Yaşadığımız ülkeden binlerce kilometre uzakta, bir yüzü okyanusa bir yüzü çöle bakan, en büyük hazinesi güler yüzlü insanlar olan bir Müslüman ülke; Moritanya…

UÇUŞTAN ÖNCE:
Güzel bir söz vardır ya: “Önce yoldaş, sonra yol” diye… Hakikaten de yolu güzelleştiren yola beraber çıktığımız arkadaşlarımız oluyor hep. Ben de birbirine sahip çıkan, yardımlaşan, mini kriz anlarında kafa kafaya verip çözüm üretme gayreti içinde olan 5 tane harika insanla bu yola çıkmanın mutluluğunu yaşadım hep.

Moritanya’nın başkenti Nuakşota giden uçağımıza bindiğimizde, 7 saatlik bir uçuşun aslında çok daha uzun geleceğini tahmin edememiştim. Defalarca uyuyup kalktığım halde bir türlü zaman geçmiyordu sanki. Fakat kalpten bir teşekkür Türk Hava Yolları’na… Dünyada en çok noktaya uçan havayolu şirketi olmasının yanında bizlere hem gidişte hem de dönüşte konforlu ve güvenilir bir uçuş fırsatı sağladılar.

MORİTANYA’YA İNİŞ
Akşam saatlerinde Nuakşot Havaalanı’na indiğimizde, 3 saatlik bir zaman farkından dolayı yerel saatler takriben 6’yı gösteriyordu.
Aslında uçakta ilanların Türkçe, İngilizce ve Fransızca yapılmasından hissetmiştim ama ülkedeki Fransız egemenliğini asıl olarak inince hissettim. İstisnasız bütün tabelalar, yönlendirmeler Fransızca ve Arapça idi.

Vize almak için biraz sıra bekledikten sonra Hayrat Yardım Derneği’nin Moritanya’daki partner kuruluşu olan Cemiyet’ul Avn el-Hayriyye’nin başkanı olan Ahmed Emin Fal Hoca bizi bizzat karşıladı ve havaalanındaki polisler ve pasaport görevlileri de bizlere inanılmaz yardımcı oldular. Hatta bizlere bu hayırlı organizayon için buralara kadar gelmemizden dolayı hissettikleri memnuniyeti dile getirdiler.
Ahmet Emin Hoca’nın beraberindeki iki kişi çantalarımızı taşımamıza müsaade etmediler ve eşyalarımızı arabaya yüklediler.

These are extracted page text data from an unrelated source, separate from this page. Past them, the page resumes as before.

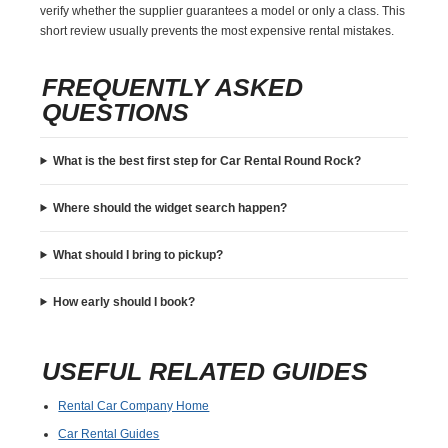
verify whether the supplier guarantees a model or only a class. This
short review usually prevents the most expensive rental mistakes.
FREQUENTLY ASKED
QUESTIONS
What is the best first step for Car Rental Round Rock?
Where should the widget search happen?
What should I bring to pickup?
How early should I book?
USEFUL RELATED GUIDES
Rental Car Company Home
Car Rental Guides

Okyanusun dibinde ama çölün de ortasında olan Nuakşot Uluslararası Havaalanı’ndan ayrılarak otele geldik. Güzel ve temiz bir otele yerleştirildikten sonra Hoca bizi yemeğe götürdü.
Orada sordum. Fransızca neden bu kadar yaygın diye? Moritanya nüfusunu Araplar ve Afrikalılar oluşturuyor dedi. Afrikalı Moritanyalılar Arapça konuşamıyorlar biz de toplumun neredeyse %30’unu oluşturan bu insanlarla Fransızca konuşuyoruz dedi.
Okula giden herkes Fransızca bilir çünkü öğrenmek zorunlu diye de ekledi.

VE KURBAN BAYRAMI…
O akşam otelde istirahat ettik; sabahında ise büyükelçilikteki din ateşemizi ziyaret ettik. Sonra yola çıktık. 9 saat yol gideceğimizi bilmiyorduk. Yolda çok ciddi gözlemler yapma fırsatım oldu. Başkenti merkez kabul edecek olursak, merkezden her uzaklaştıkça hayat standartları sürekli azalıyordu. Moritanya’da genel olarak bir çöl iklimi havası var. Bu yüzden insanlar köylerde genel olarak çadırlarda yaşıyorlar. Sıcaktan etkilenmemek için bu çadırların yerden ilk 1 – 1.5 metre olan kısmı açık oluyor. Bunu yanında bir çok yerde tek odalı briketten yapılmış evler de bulunmaktadır. Köy dediğim zaman toplu yerleşim yerleri de var; sadece 3-5 evin olduğu yerler de var. Ve bu yerleşim yerleri birbirinden uzak değil, aksine yol boyunca sıralanmış. Çoğu yerde elektrik ve suyun olmadığı yerler var. İmkânı olanlar su kuyusu kazdırabiliyorlar olmayanlar ise eşekler ile kırbalar ile su taşıyorlar. Yani taşıma su ile evlerini döndürmeye çalışıyorlar.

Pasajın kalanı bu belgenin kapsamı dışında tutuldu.